UU researcher Luzia Heu launches podcast

Three myths about loneliness we should debunk once and for all

Loneliness / Eenzaamheid. Image by 123rf, illustration by DUB
Image: 123rf. Illustration: DUB

Loneliness is a common feeling, so much so that some believe there is an epidemic of loneliness going on. At the same time, loneliness seems as misunderstood as it is common. Luzia Heu, an Assistant Professor in Social and Behavioural Sciences specialising in loneliness, has launched a podcast on the topic. 

“People talk a lot about loneliness, but mainly based on stereotypes. My podcast, Connected by Loneliness, aims to share insights about loneliness in an accessible manner, explaining how it actually works,” she says. “I hope that people will relate to the things I say and realise that they are not alone in their experiences.” 

DUB spoke with Heu about three pervasive misconceptions about loneliness. You can learn more about some of these myths in her podcast.

1. There is a loneliness epidemic going on
From the early-2000s bestseller Bowling Alone to the world’s first Minister for Loneliness, appointed in the UK in 2018, it isn’t uncommon for loneliness to be described as an epidemic. However, Heu thinks one should be careful when using the word “epidemic” to talk about loneliness. “Although it is true that it is a problem, that goes too far for now,” she says. When describing this “epidemic”, many people say that there has been a massive increase in loneliness in recent years, but the UU researcher says we cannot really tell. “We actually don’t have longitudinal data from before, say, the 2000s.” 

Besides, Heu observes that numbers about loneliness are “always imprecise”. Sometimes, to a layperson, they may even seem to contradict each other.
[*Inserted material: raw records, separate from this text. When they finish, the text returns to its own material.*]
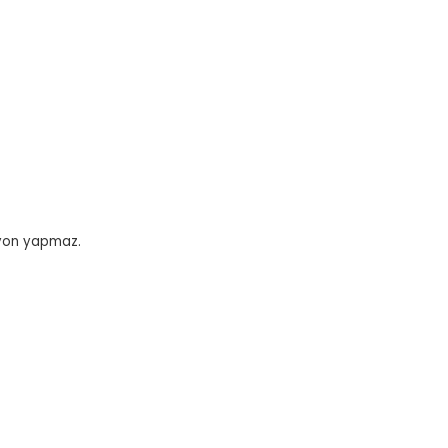
syon yapmaz.
tebilirsiniz.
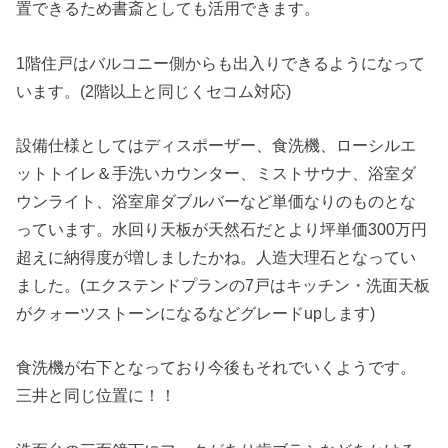
置できるため書斎としても活用できます。
1階住戸はバルコニー側からも出入りできるようになって
います。(2階以上と同じくセコム対応)
設備仕様としてはディスポーザー、食洗機、ローシルエ
ットトイレ＆手洗いカウンター、ミストサウナ、浴室ダ
ウンライト、浴室扉ダブルバーなど単価なりのものとな
っています。水回り天板が天然石だとより坪単価300万円
超えに納得度が増しましたかね。人造大理石となってい
ました。(エクステンドプランの7戸はキッチン・洗面天板
がクォーツストーンになるなどグレードupします)
食洗機が右下となっており今後もそれでいくようです。
三井と同じ位置に！！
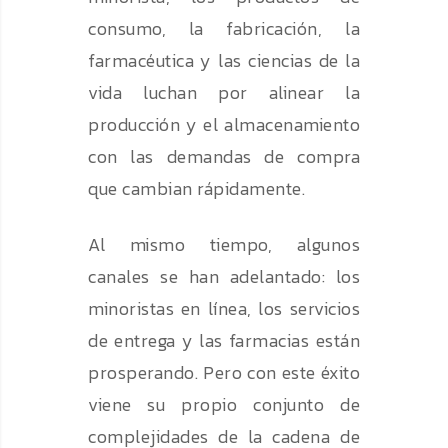
consumo, la fabricación, la
farmacéutica y las ciencias de la
vida luchan por alinear la
producción y el almacenamiento
con las demandas de compra
que cambian rápidamente.
Al mismo tiempo, algunos
canales se han adelantado: los
minoristas en línea, los servicios
de entrega y las farmacias están
prosperando. Pero con este éxito
viene su propio conjunto de
complejidades de la cadena de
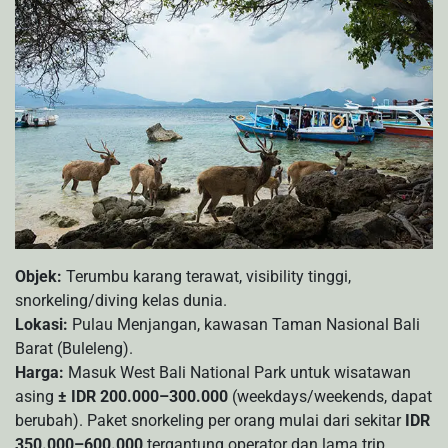
Objek:
Terumbu karang terawat, visibility tinggi,
snorkeling/diving kelas dunia.
Lokasi:
Pulau Menjangan, kawasan Taman Nasional Bali
Barat (Buleleng).
Harga:
Masuk West Bali National Park untuk wisatawan
asing
± IDR 200.000–300.000
(weekdays/weekends, dapat
berubah). Paket snorkeling per orang mulai dari sekitar
IDR
350.000–600.000
tergantung operator dan lama trip.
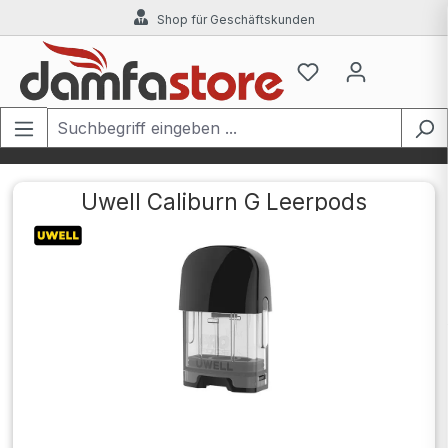
Shop für Geschäftskunden
Zum Hauptinhalt springen
Uwell Caliburn G Leerpods
Bildergalerie überspringen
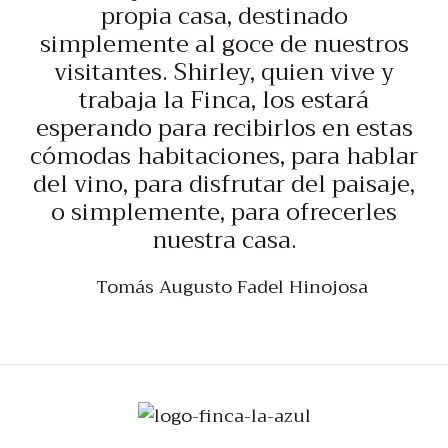
propia casa, destinado
simplemente al goce de nuestros
visitantes. Shirley, quien vive y
trabaja la Finca, los estará
esperando para recibirlos en estas
cómodas habitaciones, para hablar
del vino, para disfrutar del paisaje,
o simplemente, para ofrecerles
nuestra casa.
Tomás Augusto Fadel Hinojosa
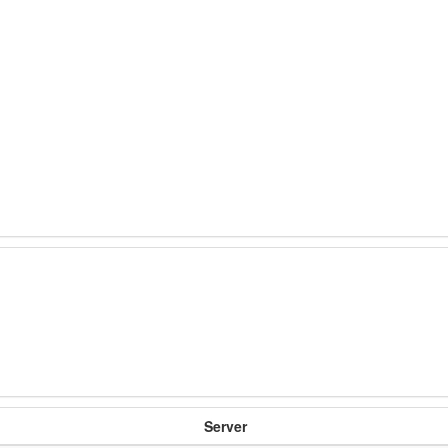
Server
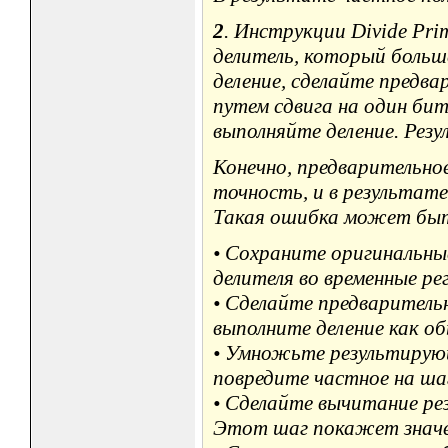
2
. Инструкции Divide Pri
делитель, который больш
деление, сделайте предв
путем сдвига на один бит
выполняйте деление. Рез
Конечно, предварительн
точность, и в результат
Такая ошибка может быт
• Сохраните оригинальны
делителя во временные ре
• Сделайте предваритель
выполните деление как об
• Умножьте результирую
повредите частное на ша
• Сделайте вычитание ре
Этот шаг покажет значе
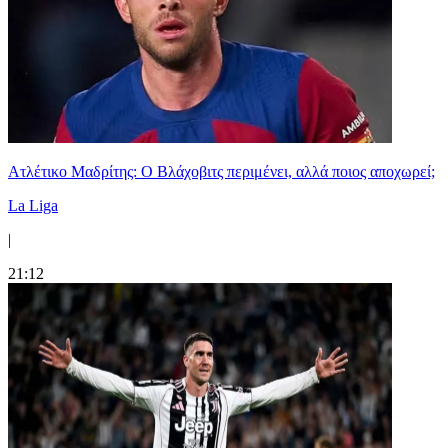
Ατλέτικο Μαδρίτης: Ο Βλάχοβιτς περιμένει, αλλά ποιος αποχωρεί;
La Liga
|
21:12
For example, Heu mentions in her podcast that an official Dutch government website says that loneliness is a major problem in the Netherlands, as almost half of the population reported feeling lonely in 2024. At the same time, data from 2022 from the European Commission’s Joint Research Centre places the Netherlands among the least lonely places in Europe, with only 9 to 10 percent of the population feeling lonely most or all of the time. “One study is about feeling lonely, while the other is about feeling lonely most or all the time. As a lay person, it is easy to mix up these different messages.”

Heu explains that loneliness is tricky to measure. Researchers need to rely on what people say, and some people will exaggerate their feelings while others will downplay them. The answers can be influenced by respondents’ current mood, selective memory, and other factors. 

Comparing studies can also be hard because some assess loneliness by asking people how lonely they feel, others how often they feel lonely, and yet others ask how long they have felt lonely. Different questions can lead to different results. 

The UU researcher Luzia Heu.

The UU researcher Luzia Heu, who has launched the podcast Connected by Loneliness.

2. Lonely people are always alone or have no friends
In one of her podcast episodes, Heu says that when governments and other institutions adopt measures to combat loneliness, they usually aim to increase social interactions, as if loneliness were caused by spending too much time alone or by lacking sufficient social connections. 

However, people who feel lonely do not necessarily spend most of their time alone or have relatively few social connections. “These are risk factors for loneliness, but they are not necessarily linked,” says the researcher in a call with DUB. After all, loneliness is a feeling that people can have even when surrounded by others.

“Many people feel lonely because they can’t relate to the people around them or don’t feel understood by them,” explains Heu. Having distant parents or being bullied as a child can also make a person more prone to feeling lonely as an adult. So, yes, one can feel lonely even with many friends.

“Initiatives to bring people together are positive, but they don’t solve everything. One-size-fits-all interventions that don’t address the causes of loneliness, merely encouraging people to meet random others, may not only be ineffective for some but even backfire, making them feel even lonelier,” explains Heu. “We need a variety of interventions. Since loneliness has numerous causes, there are also several different ways of reducing it or resolving it.”

3. Elderly people are more prone to loneliness
People assume that the elderly are the loneliest demographic. University students, with their roommates and schedules full of parties, are seen as the opposite. 

However, Heu says that teenagers and young adults are just as prone to loneliness as elderly people. “That’s because they are more sensitive to rejection than other age groups and focus more on belonging and conformity. The exclusion processes that often occur at this age, combined with heightened sensitivity to exclusion and a sense of not fitting in, are very relevant factors. If you’re a bit different from other people, you’re likely to feel lonely.”

In addition, young people often move to new places, have more romantic break-ups or are still looking for a partner at that age. “It is not uncommon to not have established friendships as deep as the ones other age groups have, or not to have found social circles in which they feel more accepted and understood. That can just take a while,” she explains. Last but not least, people in their 20s must make many life-altering decisions, a process that can make them feel pretty lonely, too.

So, what to do if you’re young and feeling lonely? Heu observes that the solution often has more to do with internal work than increasing social interactions: learning to trust yourself, becoming more confident, or learning to be less afraid of being alone, for example. Again, all things that can take a while.